The method 900 may then proceed to step 940 to produce a composite graft in which the second biological component is embedded. Step 940 entails stirring the processing vessel containing the synthetic scaffold and the first biological component such that the second biological component is embedded in at least a portion of the voids of the synthetic scaffold and the composite graft is produced.
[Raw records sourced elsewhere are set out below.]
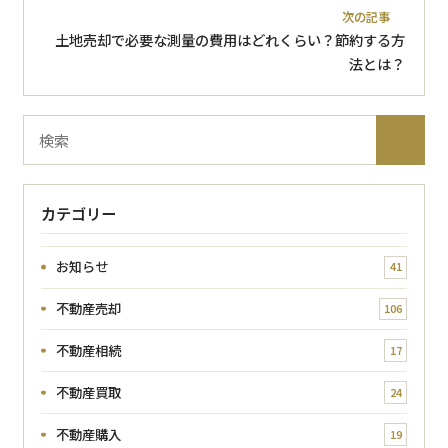
次の記事
土地売却で必要な測量の費用はどれくらい？節約する方
法とは？
ブ
検
ロ
索
グ
内
カテゴリー
検
索
お知らせ
41
不動産売却
106
不動産相続
17
不動産買取
24
不動産購入
19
This step is performed using a stirring mechanism 840, which may be a resonance acoustic vibration device, a shaker, a mechanical impeller mixer, an ultrasonic mixer, a sonicator, or other high intensity mixing device, as discussed above.

In some cases, the second biological component may be uniformly located within the pores defined in the scaffold, or may be located in only a portion of the pores. In some cases, the scaffold may have voids of different sizes and / or shapes. In such cases, different size / shape pores can accommodate different biological components in different parts of the graft. For example, the osteochondral graft may have a bone-facing, bone-contacting portion, and a cartilage-facing, or cartilage-contacting portion (see, e.g., FIG. In some cases, the bone-contacting portion of the graft may have an osteogenic biological component located within a pore defined therein, and the cartilage-contacting portion of the osteochondral graft may have a cartilage forming biological component located within a pore defined therein have. In some cases, a second biological component (and, optionally, an additional biological component) may be embedded into a pore that is located at one or more distinct portions of the partial composite graft due to the size or shape (or both) of the pore .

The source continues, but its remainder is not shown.